## Problem to solve
Only the lines from the beginning of the entries through the one with "บ้านหลังนี้ประกอบด้วย 2 ห้องนอน 2 ห้องน้ำ มี" should be written out, please, exactly and without any pictures.

== == ==

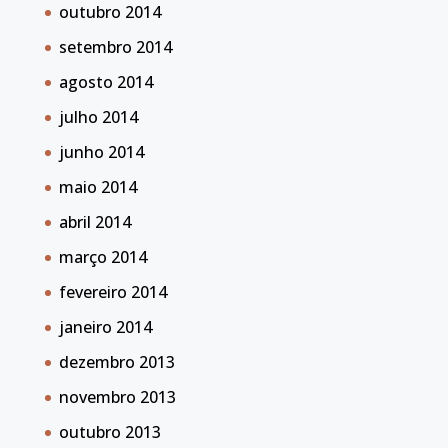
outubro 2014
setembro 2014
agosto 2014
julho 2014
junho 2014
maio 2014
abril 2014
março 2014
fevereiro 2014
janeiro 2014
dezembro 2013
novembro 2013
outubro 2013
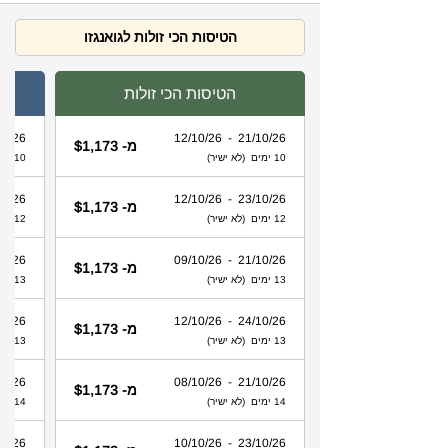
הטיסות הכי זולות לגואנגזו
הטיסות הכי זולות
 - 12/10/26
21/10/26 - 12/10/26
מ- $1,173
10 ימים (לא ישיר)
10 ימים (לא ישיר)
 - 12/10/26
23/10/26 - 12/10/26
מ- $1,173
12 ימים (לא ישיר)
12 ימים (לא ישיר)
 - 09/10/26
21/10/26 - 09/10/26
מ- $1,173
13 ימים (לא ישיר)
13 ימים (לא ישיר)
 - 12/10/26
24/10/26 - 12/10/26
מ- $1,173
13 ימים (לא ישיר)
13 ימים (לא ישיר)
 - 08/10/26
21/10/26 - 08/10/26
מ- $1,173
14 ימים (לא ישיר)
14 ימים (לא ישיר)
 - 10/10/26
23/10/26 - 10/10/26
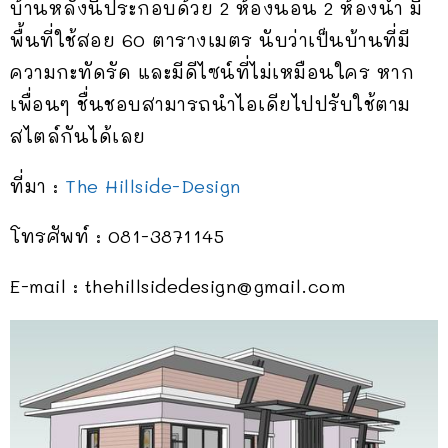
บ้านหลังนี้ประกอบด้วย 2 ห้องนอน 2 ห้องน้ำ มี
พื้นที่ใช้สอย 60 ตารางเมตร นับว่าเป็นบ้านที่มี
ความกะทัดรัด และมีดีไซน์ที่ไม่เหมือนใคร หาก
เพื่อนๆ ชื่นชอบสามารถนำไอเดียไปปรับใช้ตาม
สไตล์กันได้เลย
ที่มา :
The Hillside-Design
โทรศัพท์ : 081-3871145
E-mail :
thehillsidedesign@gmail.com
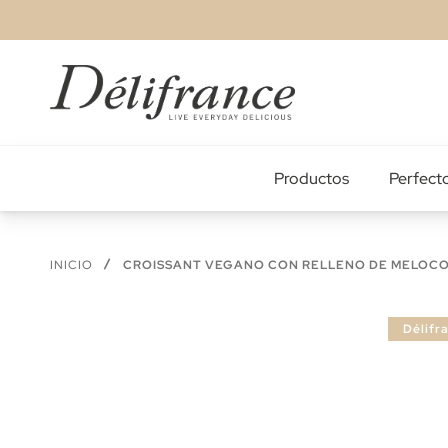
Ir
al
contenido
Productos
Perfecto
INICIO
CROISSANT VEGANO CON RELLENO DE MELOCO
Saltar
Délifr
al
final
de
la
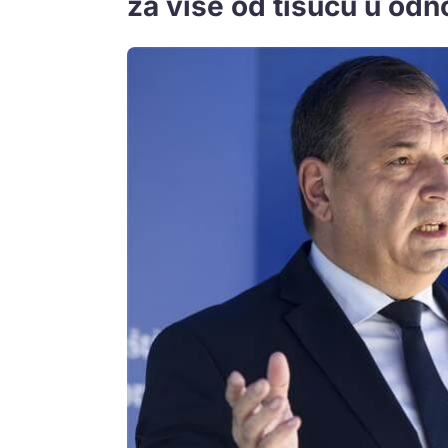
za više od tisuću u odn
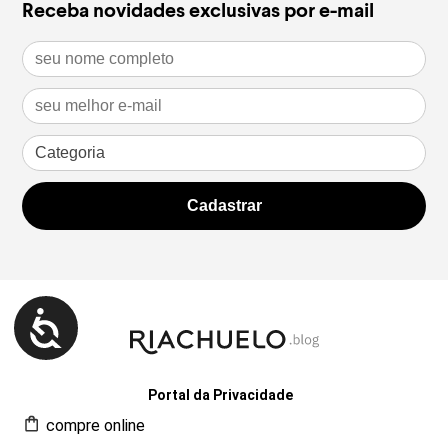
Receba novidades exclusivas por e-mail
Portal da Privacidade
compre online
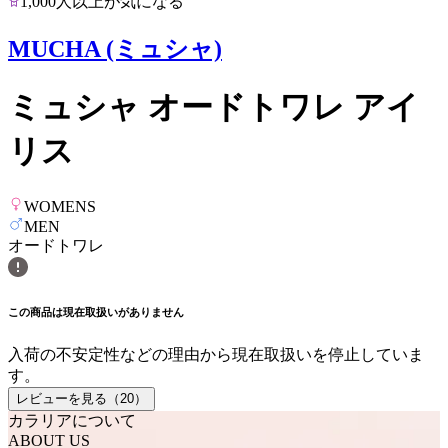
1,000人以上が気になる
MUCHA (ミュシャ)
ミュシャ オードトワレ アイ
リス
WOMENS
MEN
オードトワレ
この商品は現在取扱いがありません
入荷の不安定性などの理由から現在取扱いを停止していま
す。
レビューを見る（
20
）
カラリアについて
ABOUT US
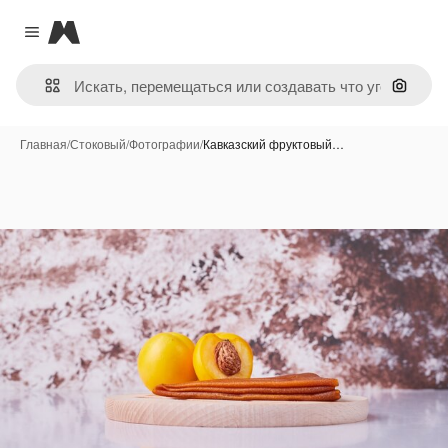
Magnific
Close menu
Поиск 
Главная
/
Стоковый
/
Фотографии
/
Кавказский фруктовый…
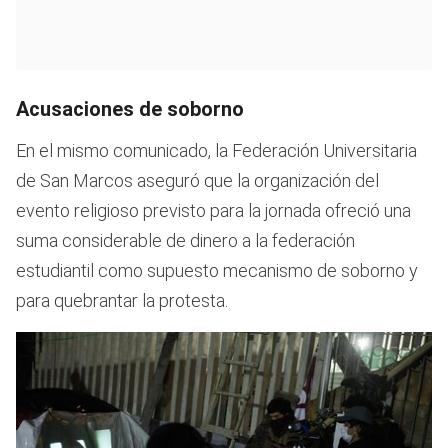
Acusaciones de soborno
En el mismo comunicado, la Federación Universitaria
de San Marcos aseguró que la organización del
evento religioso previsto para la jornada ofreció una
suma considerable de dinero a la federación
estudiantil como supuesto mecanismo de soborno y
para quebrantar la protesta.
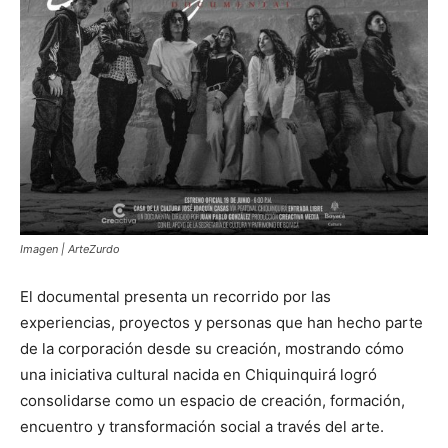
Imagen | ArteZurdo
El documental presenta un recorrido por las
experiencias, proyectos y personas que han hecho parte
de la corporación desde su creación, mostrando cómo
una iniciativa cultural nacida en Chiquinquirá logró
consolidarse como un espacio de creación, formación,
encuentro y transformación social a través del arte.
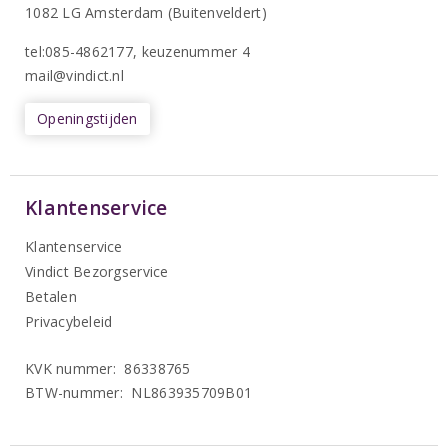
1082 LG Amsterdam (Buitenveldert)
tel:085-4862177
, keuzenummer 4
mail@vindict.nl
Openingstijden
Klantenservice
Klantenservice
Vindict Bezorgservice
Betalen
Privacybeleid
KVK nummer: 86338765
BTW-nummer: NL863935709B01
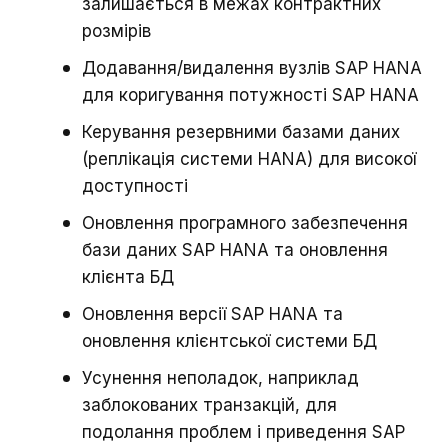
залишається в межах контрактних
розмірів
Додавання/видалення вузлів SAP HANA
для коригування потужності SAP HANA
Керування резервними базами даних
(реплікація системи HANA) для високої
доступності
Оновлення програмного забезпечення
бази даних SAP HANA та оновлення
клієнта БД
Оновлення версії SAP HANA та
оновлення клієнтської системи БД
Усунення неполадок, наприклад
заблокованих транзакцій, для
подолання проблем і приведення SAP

== == ==

## Response area
outubro 2014
setembro 2014
agosto 2014
julho 2014
junho 2014
maio 2014
abril 2014
março 2014
fevereiro 2014
janeiro 2014
dezembro 2013
novembro 2013
outubro 2013
הטיסות הכי זולות לגואנגזו
הטיסות הכי זולות
 - 12/10/26
21/10/26 - 12/10/26
מ- $1,173
10 ימים (לא ישיר)
10 ימים (לא ישיר)
 - 12/10/26
23/10/26 - 12/10/26
מ- $1,173
12 ימים (לא ישיר)
12 ימים (לא ישיר)
 - 09/10/26
21/10/26 - 09/10/26
מ- $1,173
13 ימים (לא ישיר)
13 ימים (לא ישיר)
 - 12/10/26
24/10/26 - 12/10/26
מ- $1,173
13 ימים (לא ישיר)
13 ימים (לא ישיר)
 - 08/10/26
21/10/26 - 08/10/26
מ- $1,173
14 ימים (לא ישיר)
14 ימים (לא ישיר)
 - 10/10/26
23/10/26 - 10/10/26
บ้านหลังนี้ประกอบด้วย 2 ห้องนอน 2 ห้องน้ำ มี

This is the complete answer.